Lately I've been feeling jealous of visual artists. Not because I wish I was better at art (though sometimes I do) but because their progress is so obvious. From a blank canvas, an image emerges. The pieces of a quilt come together, square by square. A sweater is birthed from the apex of two knitting needles. The results of this kind of effort are tangible: you can touch them, see them.
Writing a novel is different. It feels transient. Your progress is marked by pages and word counts, by how long it takes you to scroll. When I open my word document, I don't immediately get a sense of how far I've come, or of how far I need to go. All I see are the last few paragraphs and a little blinking cursor. It's the same no matter where I am in the process, which makes it feel like I'm starting from the same place, every single time.
I suppose it was different before computers. When you pulled a finished page out of your typewriter and placed it on the stack of pages that came before it: physical, tangible proof of something that was once in your brain. I like the idea of this, but the truth is, I've tried writing big projects on typewriters, and the form is too rigid for me. I can barely get through one page before I'm dying to change something and frustrated that I can't.
In a lot of ways I love how mutable writing on screens is. I can sit down and put whatever is in my brain on "paper", knowing that it is instantly changeable whenever I feel like it.
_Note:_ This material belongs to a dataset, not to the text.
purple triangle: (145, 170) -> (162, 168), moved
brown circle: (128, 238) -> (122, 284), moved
It's freeing. I can tell my inner-critic to take a seat and not interrupt until I tell her it's okay to do so. On the page, anything can happen, and if I don't like it, no big deal. One click, and its gone.
The flip side of that coin, though, is that something so changeable is hard to hold onto. A novel in itself is hard to picture all at once, while if I asked you to visualize a painting you could do it, no problem. I feel as though I'm trying to hold water in my hands but it keeps slipping through my fingers. I want to be able to hold something up, to say, "Look what I'm making. Look how far I've come." But all I have are word counts. All I have are page numbers. They work as markers, as flags. But they don't feel substantial. You can't glance at them and see the whole picture.
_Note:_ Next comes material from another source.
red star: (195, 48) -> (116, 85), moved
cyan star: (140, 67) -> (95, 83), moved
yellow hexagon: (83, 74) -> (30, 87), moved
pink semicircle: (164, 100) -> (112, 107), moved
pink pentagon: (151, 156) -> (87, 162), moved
Instead, I just catch glimmers. A shape appears out of the fog. I hit milestones, and compare them to things I can visualize more easily. For instance, I recently passed 50,000 words, which is about the length of The Great Gatsby. When I don't have a good frame of reference, I try to make time the thing I can measure. I've been logging my writing using a time tracking app. There at least I can see how much of my day goes to this thing, this growing, changing thing that is impossible to see.
Most of the things I want to make are intangible. Things like novels (which will hopefully be book-shaped one day, but probably won't be for a long time) and podcasts and blog posts. It's been plaguing me because I want to share my progress, to have something to show for my efforts, but all I have are these words and pixels.
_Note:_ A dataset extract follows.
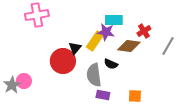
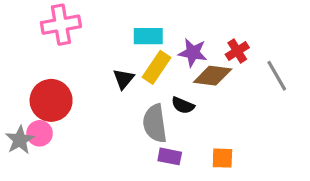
cyan rectangle: (114, 20) -> (148, 36), moved
purple star: (106, 32) -> (193, 53), moved
gray line: (168, 46) -> (277, 76), turned -60
red circle: (63, 61) -> (51, 100), moved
And so, I build my days around them. I carve out the time and record and measure and make due with flags and markers. When my first draft is done (and it will be soon, I hope) I will print the entire thing out (warts and all) and hold it in my hands. I've always imagined myself lugging a manuscript around with me to coffee shops, marking it up in different colored pens, but honestly I'm not sure that's the fate for this project. This feels almost like a practice round, like the challenge I cut my teeth on. I may come back to it, I may not. Either way, I'll have it. Physical proof of something I made. And that will make all the guesswork worthwhile.
Until then, I'll just keep dropping pistachios into the box.